Transportation companies are in the fight of their lives to stop the illegal activities of Uber, the multi-billion-dollar corporation whose growth plan relies on breaking the law, putting untrained and uninsured drivers on the streets, and taking a cut from the fare riders pay. So what is the industry doing to fight this?
Part of the response from the Taxicab, Limousine & Paratransit Association (TLPA) has been to wage the most concerted public information campaign in its nearly 100-year history.
Contracting with the public relations firm Melwood Global, the TLPA launched the “Who’s Driving You?” public safety initiative in 2014. The goal of the campaign is to provide timely, relevant and authoritative information and perspective on the inherent dangers created by Transportation Network Companies (TNCs) such as Uber and Lyft. The goal is to educate policy makers and the public through the media about why a responsible regulatory approach to TNCs is vital for public safety.

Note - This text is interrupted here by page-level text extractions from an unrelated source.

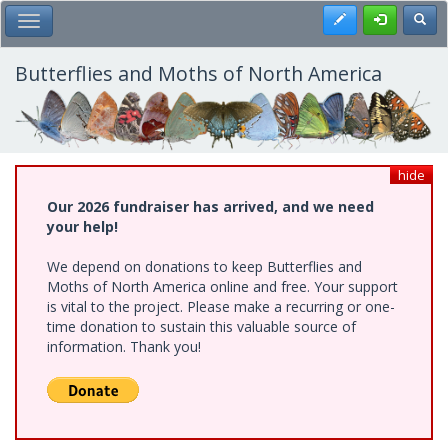
Skip
Register
Toggl
Toggle Main Menu
to
main
content
Butterflies and Moths of North America
hide
Our 2026 fundraiser has arrived, and we need
your help!
We depend on donations to keep Butterflies and
Moths of North America online and free. Your support
is vital to the project. Please make a recurring or one-
time donation to sustain this valuable source of
information. Thank you!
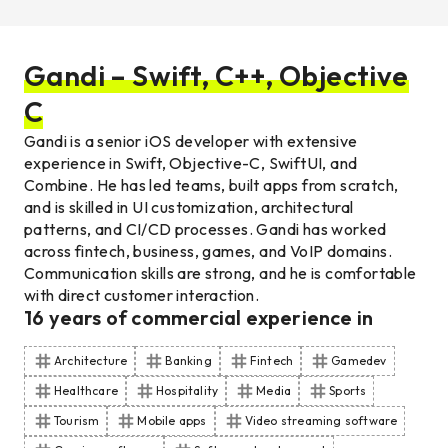
Gandi – Swift, C++, Objective
C
Gandi is a senior iOS developer with extensive
experience in Swift, Objective-C, SwiftUI, and
Combine. He has led teams, built apps from scratch,
and is skilled in UI customization, architectural
patterns, and CI/CD processes. Gandi has worked
across fintech, business, games, and VoIP domains.
Communication skills are strong, and he is comfortable
with direct customer interaction.
16
years of commercial experience
in
Architecture
Banking
Fintech
Gamedev
Healthcare
Hospitality
Media
Sports
Tourism
Mobile apps
Video streaming software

The campaign’s name was chosen because it applies to so much of what we in the transportation business see as wrong today. Who’s driving that Uber vehicle and has he been fingerprinted? Who’s driving a city councilor’s decision to ignore public safety? Who’s driving the message that more cars on the road somehow magically reduce congestion? Who’s driving the immense funding behind Uber’s war chest?
A central piece for this campaign is the website www.WhosDrivingYou.org, constantly updated with new information, including smartly written blogs to the latest news about TNC dangers. The new website also has a list of criminal incidents reported by the media that involve Uber drivers, from sexual assaults to kidnappings to DUIs. The site features links to all incidents, as well as a running counter of the total number.
The campaign has a robust social media arm to it as well, with daily postings and tweets on Facebook and Twitter. All transportation company representatives are encouraged to follow the campaign on Facebook (www.facebook.com/WhosDrivingYou) and on Twitter at @WhosDrivingYou.
At certain times, the campaign runs specific advertisements on Facebook to highlight key messages such as background checks, insurance, or the shocking and inexcusable rise in violence against women at the hands of Uber drivers.
Members of the “Who’s Driving You?” team constantly monitor media reports from around the world about Uber and Lyft, and are in daily contact with reporters in many cities. Their support is available to any TLPA member by calling the campaign phone number at (202) 822-2093 or by emailing firstname.lastname@example.org.
The messages of the campaign center around key themes of safety and background checks — something that anyone in the professional for-hire vehicle business knows are the two greatest concerns of any operation. As needs arise, the campaign also refocuses on additional messages, which have ranged from Uber’s egregious breaches of privacy to its hollow claims of job creation. The campaign staff talks daily and often hourly with TLPA leadership on latest events, messaging opportunities and planning.
It takes a lot of coordination to battle Uber and its Wall Street billions, but the effort has gained attention. The Washington Post called the TLPA “Uber’s primary lobbying foe at the national level” while USA Today highlighted the association’s “vigorous media nationwide campaign” from the “Who’s Driving You?” initiative.
In response to Uber’s missteps and the opposition it faces from associations like TLPA and the National Limousine Association, Uber last year hired David Plouffe, the media strategist behind President Obama’s 2008 election. This year, the company hired Rachel Whetstone, a public relations consultant from the United Kingdom’s conservative party who later ran Google’s media communications in Europe. Her addition signals that Uber has big concerns about Europe.
Meanwhile, Uber works overtime to keep up the appearance of a responsible company despite the frequency of its drivers having their mug shots hit the media in yet another alleged crime. And North American cities are waking up to the notion that Uber, if left unchecked, will run roughshod over their streets, sacrificing safety for profit. From Miami to Toronto, and New York to Houston, Uber no longer delights in the free reign it once had.
Our industry’s concerns are as real as the dangers we see visited upon innocent Uber passengers. Through it all, a strong communications effort has been, and will continue to be, crucial to making our message heard. So in case you haven’t already asked the question, “Who’s Driving You?” when it comes to Uber, the TLPA can help with that answer.